Now Susan, being it’s publisher, definitely has a right to be upset. And if  she’d had not  had a rant I wouldn’t be making this blog post and The Good Thief... wouldn’t be on my radar.

The trouble is that even though I do dip my reading into the crime genre and I do greatly enjoy the ones I read I don’t tend to let The Crime Writers Awards or any other award sway my reading that much.

I keep my eye on who won what just in case there is anything interesting but I don’t run out and buy award winners.

Saying that though - I’m always on the look out for a good read - any award winners I should have read?

Don’t lose sight of book designers

Guardian Unlimited: Arts blog - books: Don’t lose sight of book designers
Whether you’re prepared to admit it or not, we all judge books by their covers. As Oscar Wilde said, “It is only shallow people who do not judge by appearances. The true mystery of the world is the visible, not the invisible.”

Here! Here!

Make room on the sofa….

 Richard and Judy. Tesco’s has a Book Club.

Tesco Book Club - Tesco.com
Innocent Traitor Our first ever Book Club selection is Innocent Traitor by Alison Weir – available now in store and online.

As a Book Club title, each month’s selection will have some fantastic bonus content in the book and even more great material will be available exclusively on this site. This month’s extras include a Q and A with Alison Weir plus details on our July selection so please bookmark www.tesco.com/bookclub to avoid missing out!

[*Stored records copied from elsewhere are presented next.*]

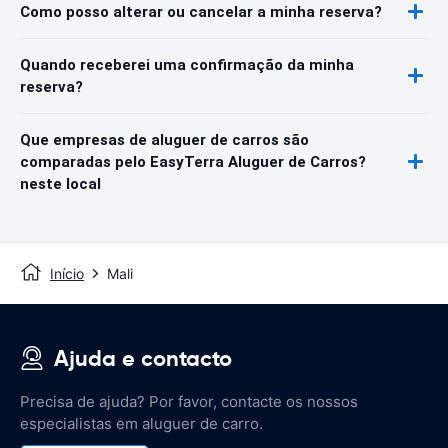
Como posso alterar ou cancelar a minha reserva?
Quando receberei uma confirmação da minha
reserva?
Que empresas de aluguer de carros são
comparadas pelo EasyTerra Aluguer de Carros?
neste local
Início
Mali
Ajuda e contacto
Precisa de ajuda? Por favor, contacte os nossos
especialistas em aluguer de carro.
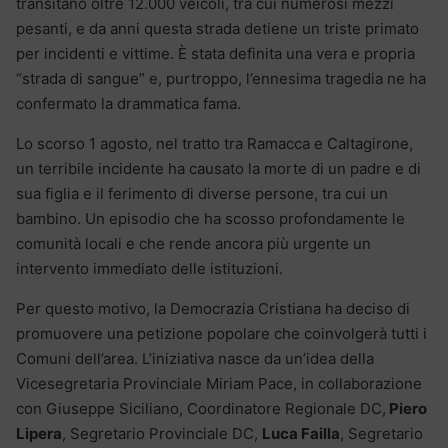
transitano oltre 12.000 veicoli, tra cui numerosi mezzi
pesanti, e da anni questa strada detiene un triste primato
per incidenti e vittime. È stata definita una vera e propria
“strada di sangue” e, purtroppo, l’ennesima tragedia ne ha
confermato la drammatica fama.
Lo scorso 1 agosto, nel tratto tra Ramacca e Caltagirone,
un terribile incidente ha causato la morte di un padre e di
sua figlia e il ferimento di diverse persone, tra cui un
bambino. Un episodio che ha scosso profondamente le
comunità locali e che rende ancora più urgente un
intervento immediato delle istituzioni.
Per questo motivo, la Democrazia Cristiana ha deciso di
promuovere una petizione popolare che coinvolgerà tutti i
Comuni dell’area. L’iniziativa nasce da un’idea della
Vicesegretaria Provinciale Miriam Pace, in collaborazione
con Giuseppe Siciliano, Coordinatore Regionale DC,
Piero
Lipera
, Segretario Provinciale DC,
Luca Failla
, Segretario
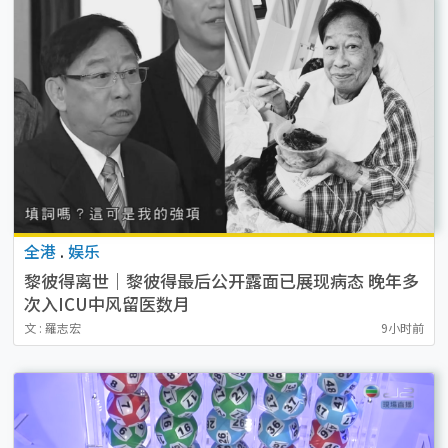
全港
.
娱乐
黎彼得离世｜黎彼得最后公开露面已展现病态 晚年多
次入ICU中风留医数月
文 : 羅志宏
9小时前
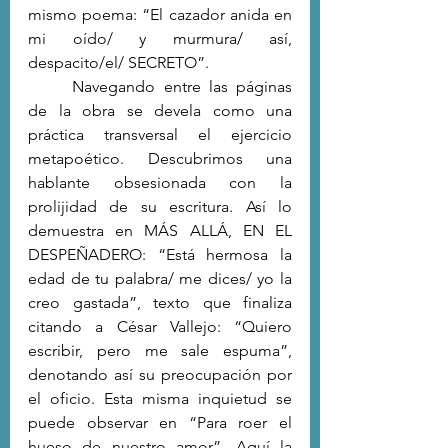
mismo poema: “El cazador anida en 
mi oído/ y murmura/ así, 
despacito/el/ SECRETO”. 
	Navegando entre las páginas 
de la obra se devela como una 
práctica transversal el ejercicio 
metapoético. Descubrimos una 
hablante obsesionada con la 
prolijidad de su escritura. Así lo 
demuestra en MÁS ALLÁ, EN EL 
DESPEÑADERO: “Está hermosa la 
edad de tu palabra/ me dices/ yo la 
creo gastada”, texto que finaliza 
citando a César Vallejo: “Quiero 
escribir, pero me sale espuma”, 
denotando así su preocupación por 
el oficio. Esta misma inquietud se 
puede observar en “Para roer el 
hueso de nuestro amor”. Aquí la 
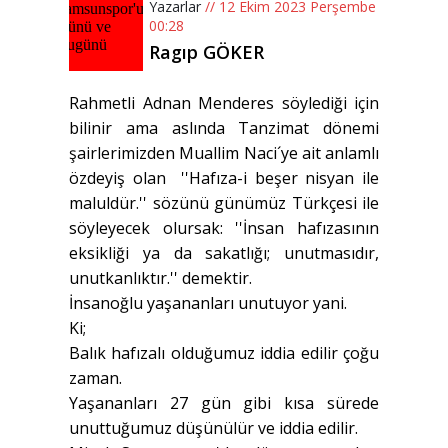
Yazarlar
// 12 Ekim 2023 Perşembe
00:28
Ragıp GÖKER
Rahmetli Adnan Menderes söylediği için
bilinir ama aslında Tanzimat dönemi
şairlerimizden Muallim Naci´ye ait anlamlı
özdeyiş olan ''Hafıza-i beşer nisyan ile
maluldür.'' sözünü günümüz Türkçesi ile
söyleyecek olursak: ''İnsan hafızasının
eksikliği ya da sakatlığı; unutmasıdır,
unutkanlıktır.'' demektir.
İnsanoğlu yaşananları unutuyor yani.
Ki;
Balık hafızalı olduğumuz iddia edilir çoğu
zaman.
Yaşananları 27 gün gibi kısa sürede
unuttuğumuz düşünülür ve iddia edilir.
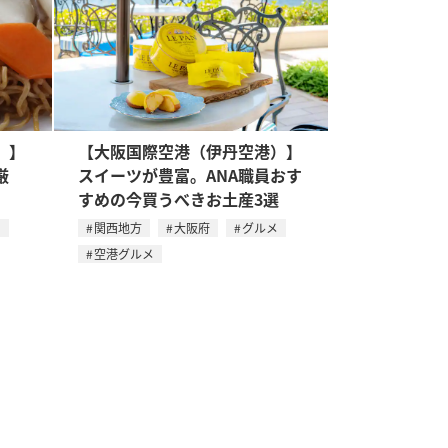
）】
【大阪国際空港（伊丹空港）】
厳
スイーツが豊富。ANA職員おす
すめの今買うべきお土産3選
メ
関西地方
大阪府
グルメ
空港グルメ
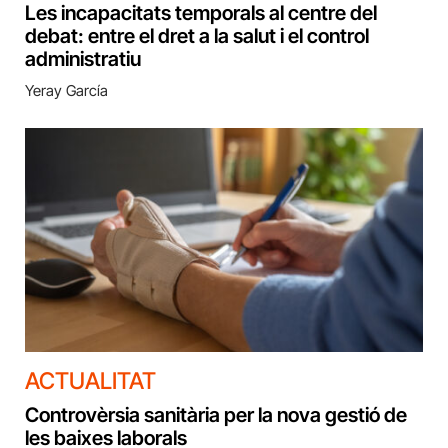
Les incapacitats temporals al centre del
debat: entre el dret a la salut i el control
administratiu
Yeray García
ACTUALITAT
Controvèrsia sanitària per la nova gestió de
les baixes laborals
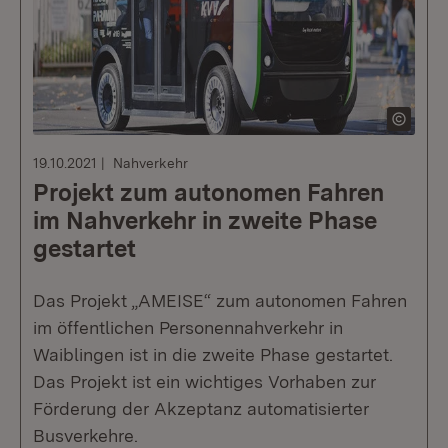
19.10.2021
Nahverkehr
Projekt zum autonomen Fahren
im Nahverkehr in zweite Phase
gestartet
Das Projekt „AMEISE“ zum autonomen Fahren
im öffentlichen Personennahverkehr in
Waiblingen ist in die zweite Phase gestartet.
Das Projekt ist ein wichtiges Vorhaben zur
Förderung der Akzeptanz automatisierter
Busverkehre.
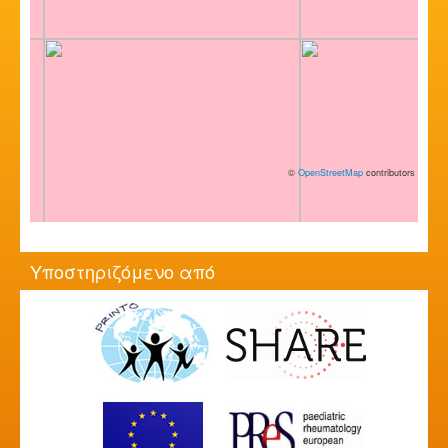
©
OpenStreetMap
contributors
Υποστηριζόμενο από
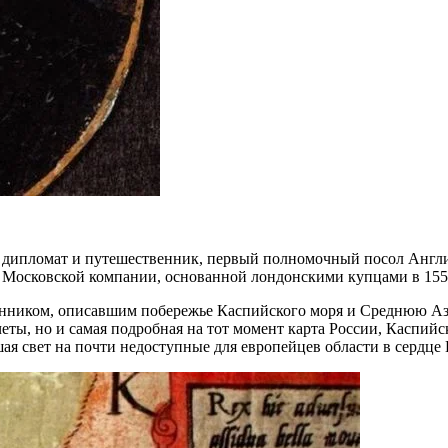
ий дипломат и путешественник, первый полномочный посол Англи
ля Московской компании, основанной лондонскими купцами в 155
нником, описавшим побережье Каспийского моря и Среднюю Ази
еты, но и самая подробная на тот момент карта России, Каспийс
я свет на почти недоступные для европейцев области в сердце 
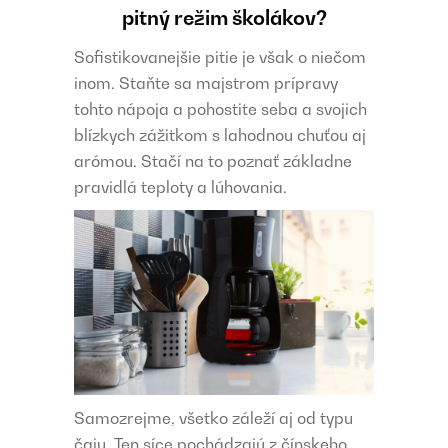
pitný režim školákov?
Sofistikovanejšie pitie je však o niečom
inom. Staňte sa majstrom prípravy
tohto nápoja a pohostite seba a svojich
blízkych zážitkom s lahodnou chuťou aj
arómou. Stačí na to poznať základne
pravidlá teploty a lúhovania.
Samozrejme, všetko záleží aj od typu
čaju. Ten síce pochádzajú z čínskeho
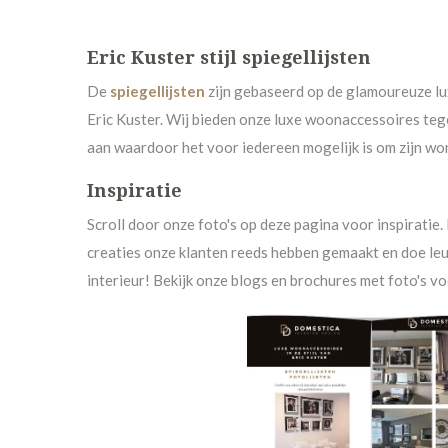
Eric Kuster stijl spiegellijsten
De
spiegellijs
ten
zijn gebaseerd op de glamoureuze lux
Eric Kuster. Wij bieden onze luxe woonaccessoires tege
aan waardoor het voor iedereen mogelijk is om zijn wonin
Inspiratie
Scroll door onze foto's op deze pagina voor inspiratie
creaties onze klanten reeds hebben gemaakt en doe leu
interieur! Bekijk onze blogs en brochures met foto's voo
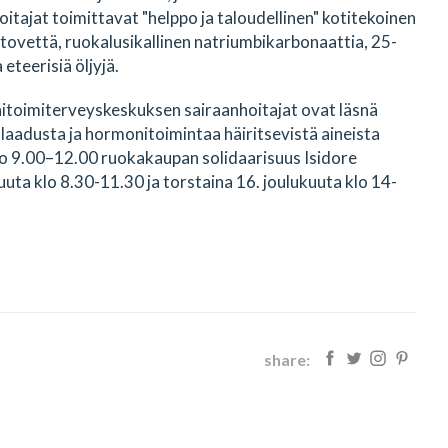
itajat toimittavat "helppo ja taloudellinen" kotitekoinen
ohtovettä, ruokalusikallinen natriumbikarbonaattia, 25-
eteerisiä öljyjä.
itoimiterveyskeskuksen sairaanhoitajat ovat läsnä
 laadusta ja hormonitoimintaa häiritsevistä aineista
klo 9.00–12.00 ruokakaupan solidaarisuus Isidore
uuta klo 8.30-11.30 ja torstaina 16. joulukuuta klo 14-
share:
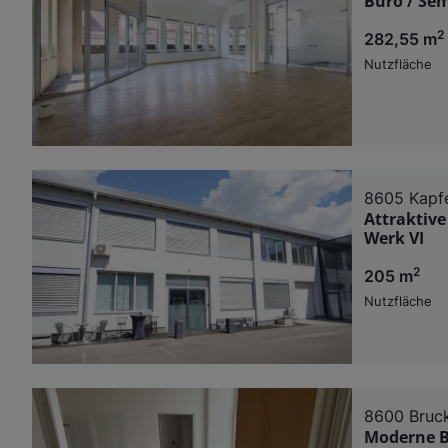
Büro / Sem
2
282,55 m
Nutzfläche
8605 Kapf
Attraktive
Werk VI
2
205 m
Nutzfläche
8600 Bruck
Moderne Bü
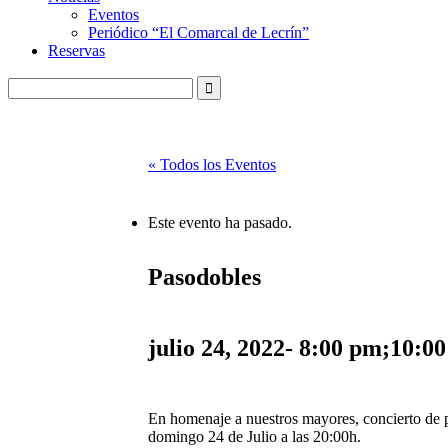
Eventos
Periódico “El Comarcal de Lecrín”
Reservas
« Todos los Eventos
Este evento ha pasado.
Pasodobles
julio 24, 2022- 8:00 pm
;
10:0
En homenaje a nuestros mayores, concierto de 
domingo 24 de Julio a las 20:00h.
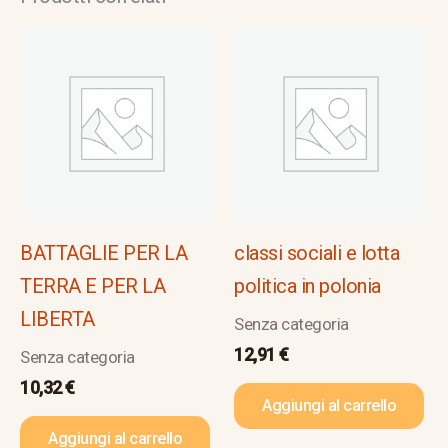
BATTAGLIE PER LA
classi sociali e lotta
TERRA E PER LA
politica in polonia
LIBERTA
Senza categoria
12,91
€
Senza categoria
10,32
€
Aggiungi al carrello
Aggiungi al carrello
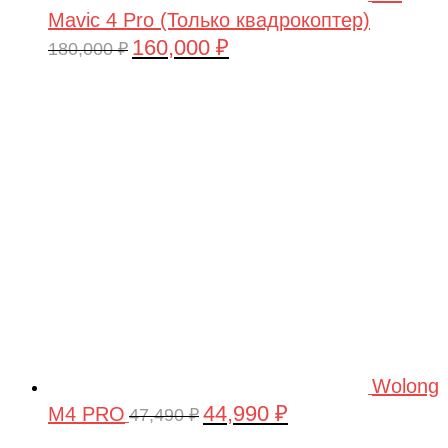
Mavic 4 Pro (Только квадрокоптер)
160,000
₽
Первоначальная
Текущая
180,000
₽
цена
цена:
составляла
160,000 ₽.
180,000 ₽.
Wolong
44,990
₽
M4 PRO
Первоначальная
Текущая
47,490
₽
цена
цена:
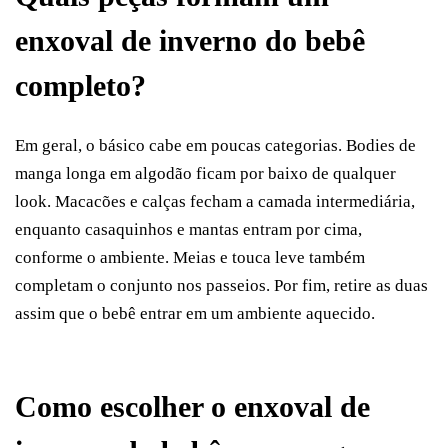
enxoval de inverno do bebê
completo?
Em geral, o básico cabe em poucas categorias. Bodies de
manga longa em algodão ficam por baixo de qualquer
look. Macacões e calças fecham a camada intermediária,
enquanto casaquinhos e mantas entram por cima,
conforme o ambiente. Meias e touca leve também
completam o conjunto nos passeios. Por fim, retire as duas
assim que o bebê entrar em um ambiente aquecido.
Como escolher o enxoval de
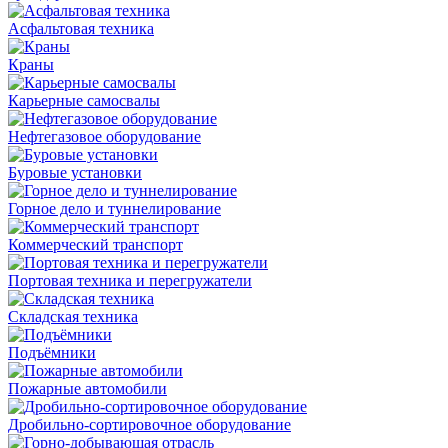
Асфальтовая техника
Краны
Карьерные самосвалы
Нефтегазовое оборудование
Буровые установки
Горное дело и туннелирование
Коммерческий транспорт
Портовая техника и перегружатели
Складская техника
Подъёмники
Пожарные автомобили
Дробильно-сортировочное оборудование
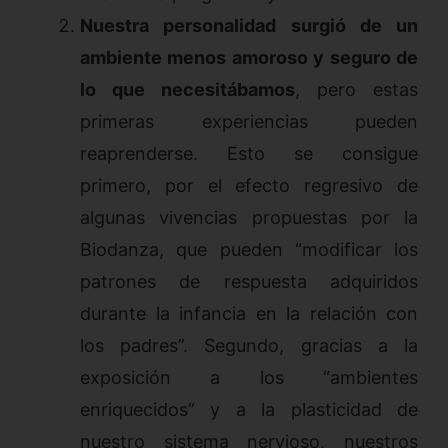
Nuestra personalidad surgió de un
ambiente menos amoroso y seguro de
lo que necesitábamos
, pero estas
primeras experiencias pueden
reaprenderse. Esto se consigue
primero, por el efecto regresivo de
algunas vivencias propuestas por la
Biodanza, que pueden “modificar los
patrones de respuesta adquiridos
durante la infancia en la relación con
los padres”. Segundo, gracias a la
exposición a los “ambientes
enriquecidos” y a la plasticidad de
nuestro sistema nervioso, nuestros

The world and his wife now has a Book Club so what makes Tesco’s one different? The only thing that I can think of is the amount of eyes that are going to fall upon that Month’s Selected Title, which will greatly increasing the chances of that title selling trolley loads.

This month’s selection is Innocent Traitor by Alison Weir. Somewhat surprisingly it’s a debut novel - though the author is not a complete unknown - she has written historical non-fiction previously and seemingly quite successfully - on Amazon she’s described as ‘our pre-eminent popular historian’. That’s told me.

Innocent Traitor really doesn’t sound like my cup of tea:

Lady Jane Grey was born into times of extreme danger. Child of a scheming father and a ruthless mother, for whom she was merely a pawn in a dynastic power game with the highest stakes, she lived a live in thrall to political machinations and lethal religious fervour. Jane’s astonishing and essentially tragic story was played out during one of the most momentous periods of English history. As a great-niece of Henry VIII, and the cousin of Edward VI, Mary I and Elizabeth I, she grew up realize that she could never throw off the chains of her destiny. Her honesty, intelligence and strength of character carry the reader through all the vicious twists of Tudor power politics, to her nine-day reign and its unbearably poignant conclusion.

I have a feeling that the people that love her historical non-fiction are going to enjoy her re-telling of this story.

Next month’s selection BTW is also a by female writer in the guise of Kate Atkinson’s follow-up to Case Histories, One Good Turn. I’ll have to read Case Histories first.

Is a book if it’s not made from paper?

There is a lot of ‘buzz’ about e-books and the revolution that it’s going to bring for both publishers and readers. I’m not convinced. Yes there are benefits. You can store hundreds of books on your computer and not have to worry about them taking up too much space. You can search the contents. You can buy a book and instantly read it.

The downsides are that you need power to read and some sort of electronic device to read from. You also can’t fold the corners down. You can’t scribble notes. You can’t show them off on book shelves. And for me the biggest thing is that they just don’t feel right. 

There are other problems – e-books aren’t tangible so you can’t put them on a shelf for someone to take down and buy. You can’t walk into a shop of e-books and browse. You have to click from one item to another and someone it doesn’t feel the same. You can’t spend ages choosing your 3 for 2 offer. And how do you put a value on an ebook? You never go out of print.

I can see one benefit of an e-book when it comes to textbooks when you’re only needing to focus on a specific chapter or section of information but again it’s sometimes easier t have it on your desk plastered with post-its and scribbles.

Give me a real book any day of the week.